• _Saved entries_:
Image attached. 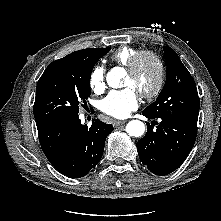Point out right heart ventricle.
Masks as SVG:
<instances>
[{
	"instance_id": "obj_1",
	"label": "right heart ventricle",
	"mask_w": 221,
	"mask_h": 221,
	"mask_svg": "<svg viewBox=\"0 0 221 221\" xmlns=\"http://www.w3.org/2000/svg\"><path fill=\"white\" fill-rule=\"evenodd\" d=\"M139 51L141 50L137 48L122 46L111 55L110 59L119 66L127 67Z\"/></svg>"
}]
</instances>
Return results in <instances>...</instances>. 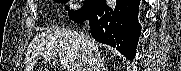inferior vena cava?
I'll return each instance as SVG.
<instances>
[{"instance_id":"1","label":"inferior vena cava","mask_w":181,"mask_h":71,"mask_svg":"<svg viewBox=\"0 0 181 71\" xmlns=\"http://www.w3.org/2000/svg\"><path fill=\"white\" fill-rule=\"evenodd\" d=\"M80 35L87 55L86 67L84 71H100L101 58L95 42L82 32L80 33Z\"/></svg>"}]
</instances>
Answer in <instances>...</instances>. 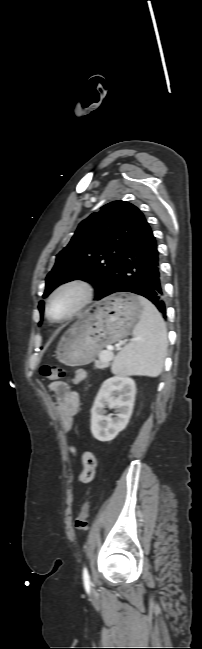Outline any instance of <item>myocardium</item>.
Wrapping results in <instances>:
<instances>
[{"label":"myocardium","instance_id":"obj_1","mask_svg":"<svg viewBox=\"0 0 202 649\" xmlns=\"http://www.w3.org/2000/svg\"><path fill=\"white\" fill-rule=\"evenodd\" d=\"M68 289L77 290L79 292V300L77 301L73 309L66 316L62 318H55L53 317L50 311V304L59 293ZM93 297H94V288L93 285L88 280L84 278L76 277V278H71L66 281H63L51 291V293L48 295L46 299L45 312L47 318L50 321L56 323L69 321L74 317H76L84 308H86L92 302Z\"/></svg>","mask_w":202,"mask_h":649}]
</instances>
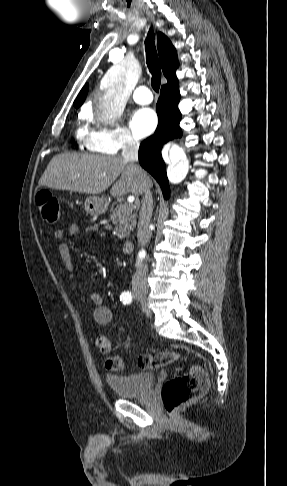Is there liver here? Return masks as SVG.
I'll list each match as a JSON object with an SVG mask.
<instances>
[{
    "label": "liver",
    "instance_id": "liver-1",
    "mask_svg": "<svg viewBox=\"0 0 287 486\" xmlns=\"http://www.w3.org/2000/svg\"><path fill=\"white\" fill-rule=\"evenodd\" d=\"M123 157L64 153L55 155L39 180V186L86 194H99L113 184L114 197L139 196L152 181L146 172Z\"/></svg>",
    "mask_w": 287,
    "mask_h": 486
}]
</instances>
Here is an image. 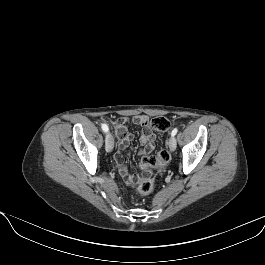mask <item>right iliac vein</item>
I'll use <instances>...</instances> for the list:
<instances>
[{
    "instance_id": "obj_1",
    "label": "right iliac vein",
    "mask_w": 265,
    "mask_h": 265,
    "mask_svg": "<svg viewBox=\"0 0 265 265\" xmlns=\"http://www.w3.org/2000/svg\"><path fill=\"white\" fill-rule=\"evenodd\" d=\"M114 147V138L111 133L106 134L105 148L107 152H111Z\"/></svg>"
}]
</instances>
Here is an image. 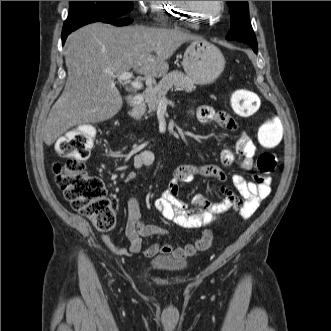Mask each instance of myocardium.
Masks as SVG:
<instances>
[{
  "label": "myocardium",
  "instance_id": "1",
  "mask_svg": "<svg viewBox=\"0 0 331 331\" xmlns=\"http://www.w3.org/2000/svg\"><path fill=\"white\" fill-rule=\"evenodd\" d=\"M184 9L181 14L182 16H186L188 18V22L195 23L197 20H208L210 18L219 16L224 11V1H218V8L216 12L212 15H202L194 10L190 1H177Z\"/></svg>",
  "mask_w": 331,
  "mask_h": 331
}]
</instances>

• _Prompt_: Look over the records above, and wherever a line contains the string "xmlns", copy that line.

• _Task result_:
	"mask_svg": "<svg viewBox=\"0 0 221 221\" xmlns=\"http://www.w3.org/2000/svg\"><path fill=\"white\" fill-rule=\"evenodd\" d=\"M139 51L141 50L137 48L122 46L111 55L110 59L119 66L127 67Z\"/></svg>"
[{"instance_id":"1","label":"inferior vena cava","mask_w":181,"mask_h":71,"mask_svg":"<svg viewBox=\"0 0 181 71\" xmlns=\"http://www.w3.org/2000/svg\"><path fill=\"white\" fill-rule=\"evenodd\" d=\"M80 35L87 55L86 67L84 71H100L101 58L95 42L82 32L80 33Z\"/></svg>"}]
[{"label":"myocardium","instance_id":"obj_1","mask_svg":"<svg viewBox=\"0 0 202 649\" xmlns=\"http://www.w3.org/2000/svg\"><path fill=\"white\" fill-rule=\"evenodd\" d=\"M68 289L77 290L79 292V300L77 301L73 309L66 316L62 318H55L53 317L50 311V304L59 293ZM93 297H94V288L93 285L88 280L84 278L76 277V278H71L66 281H63L51 291V293L48 295L46 299L45 312L47 318L50 321L56 323L69 321L74 317H76L84 308H86L92 302Z\"/></svg>","mask_w":202,"mask_h":649}]
    "mask_svg": "<svg viewBox=\"0 0 287 486\" xmlns=\"http://www.w3.org/2000/svg\"><path fill=\"white\" fill-rule=\"evenodd\" d=\"M123 157L64 153L55 155L39 180V186L86 194H99L113 184L114 197L139 196L152 181L146 172Z\"/></svg>",
    "mask_svg": "<svg viewBox=\"0 0 265 265\" xmlns=\"http://www.w3.org/2000/svg\"><path fill=\"white\" fill-rule=\"evenodd\" d=\"M114 147V138L111 133L106 134L105 148L107 152H111Z\"/></svg>"
  "mask_svg": "<svg viewBox=\"0 0 331 331\" xmlns=\"http://www.w3.org/2000/svg\"><path fill=\"white\" fill-rule=\"evenodd\" d=\"M184 9L181 14L182 16H186L188 18V22L195 23L197 20H208L210 18L219 16L224 11V1H218V8L216 12L212 15H202L194 10L190 1H177Z\"/></svg>",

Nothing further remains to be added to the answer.